Once the meeting began, Comrade Butler, in the chair, would instruct Comrade Henderson to read the minutes.
The main source for all that is a memoir written many years later by a friend of Henderson’s who had by then turned anti-communist, so it’s probably best taken with a pinch of salt.
The other well-known story about Lord Faringdon may also be apocryphal. He was famously effeminate and it’s widely reported that he once addressed the House of Lords, not as “My Lords,” but as “My dears.”
What we know for certain about Gavin Henderson is that he was a good and brave man, a genuine hero in two wars, and a socialist who lived a life which was principled, if unorthodox.
Born on March 20 1902, the son and grandson of Conservative members of Parliament, Gavin attended Eton and Oxford and in the 1920s was one of the so-called “Bright Young Things” — the rising generation of aristos and socialites whose lives were dedicated to glittering parties and hilarious japes.
But, like so many of his contemporaries, he was sobered up by the terrifying advent of fascism, and by the realisation that the only people fighting it with any consistency were the communists.
In 1927 an arranged marriage took place between Gavin and the daughter of a shipping magnate. The union was brief and childless, but in a time when being gay was both illegal and scandalous it gave Henderson a public alibi: he wasn’t homosexual, he was simply divorced.
The fact that members of his own circle used to refer to him — indelicately, but apparently without censure — as “a roaring pansy” might just have undermined his disguise. So, too, his close friendships with the likes of Tom Driberg and Guy Burgess.
When his grandfather died in 1934, Henderson succeeded to the title of Baron Faringdon, occupancy of Buscot Park, and one of the biggest fortunes in Britain. By the time of his death he’d donated most of the money to the causes he supported.
Whether Henderson was ever formally a Communist Party member or not is disputed, but as The Right Honourable the Lord Faringdon he sat in the Lords as a Labour member, and threw himself into campaigning for the party.

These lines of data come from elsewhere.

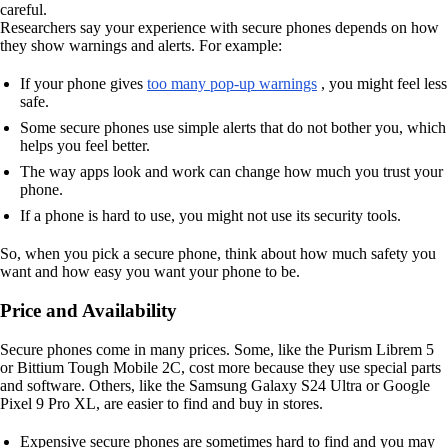
careful.
Researchers say your experience with secure phones depends on how
they show warnings and alerts. For example:
If your phone gives
too many pop-up warnings
, you might feel less
safe.
Some secure phones use simple alerts that do not bother you, which
helps you feel better.
The way apps look and work can change how much you trust your
phone.
If a phone is hard to use, you might not use its security tools.
So, when you pick a secure phone, think about how much safety you
want and how easy you want your phone to be.
Price and Availability
Secure phones come in many prices. Some, like the Purism Librem 5
or Bittium Tough Mobile 2C, cost more because they use special parts
and software. Others, like the Samsung Galaxy S24 Ultra or Google
Pixel 9 Pro XL, are easier to find and buy in stores.
Expensive secure phones are sometimes hard to find and you may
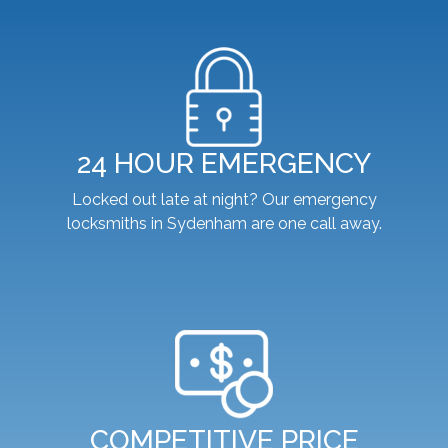
24 HOUR EMERGENCY
Locked out late at night? Our emergency
locksmiths in Sydenham are one call away.
COMPETITIVE PRICE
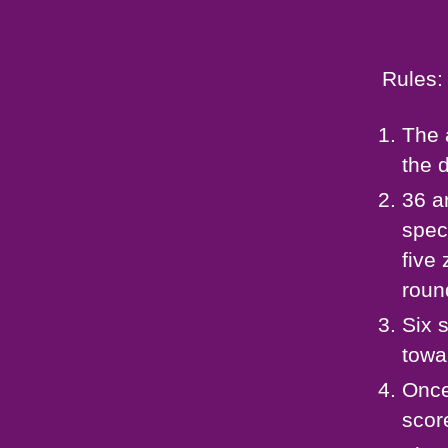
Rules:
The 
the 
36 a
spec
five 
roun
Six 
towa
Once
scor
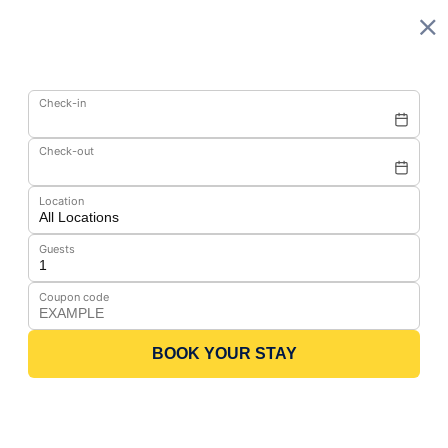
Check-in
Check-out
Location
Guests
Coupon code
BOOK YOUR STAY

Horrified by western Europe’s refusal to support democracy in Spain, Henderson was from 1936 busy in Spanish solidarity work. He turned part of Buscot Park into a home for scores of Basque refugees.
His green Rolls-Royce was converted into an ambulance and shipped to the front line. It survived the war, albeit bullet-holed and battered, and was later used back in Britain to raise funds for the war’s victims.
Henderson himself, a lifelong pacifist, served as a stretcher-bearer in Spain. Once the war was lost, he concentrated on helping republicans escape the country.
In World War II he became a firefighter, where his nickname among the crews was “Lordy.” Henderson distinguished himself during the Blitz in both London and Bristol.
It was a frightening, exhausting and dangerous job — around 1,000 firefighters were killed during the war — but Lordy’s political commitments never lessened. He was a leading member of the Fabian Society and the National Council for Civil Liberties, and continued to attend the house, where he argued for equal pay for female firefighters.
As the war went on, and there were fewer bombs falling on Britain, Henderson volunteered for firefighting duties overseas. His work won him medals from Britain, the Netherlands and France.
He remained in public service for the rest of his life. In-between meetings of the Keep Left Group (communists William Gallacher and Phil Piratin were also members), his work as a Labour councillor, and facilitating labour movement conferences at Buscot Park, he set about restoring the great house itself.
As a result he was seen as one of the first experts in the preservation of Georgian buildings — presumably despite, rather than because of the socialist frescoes he commissioned to adorn several of the walls.
From openly criticising Churchill’s support for the Greek fascists, while part of an official delegation to the USSR in 1945, to rescuing Private Eye from financial collapse 20 years later, “Lordy” remained a tireless rebel — and indeed a tireless lord — until his death in 1977.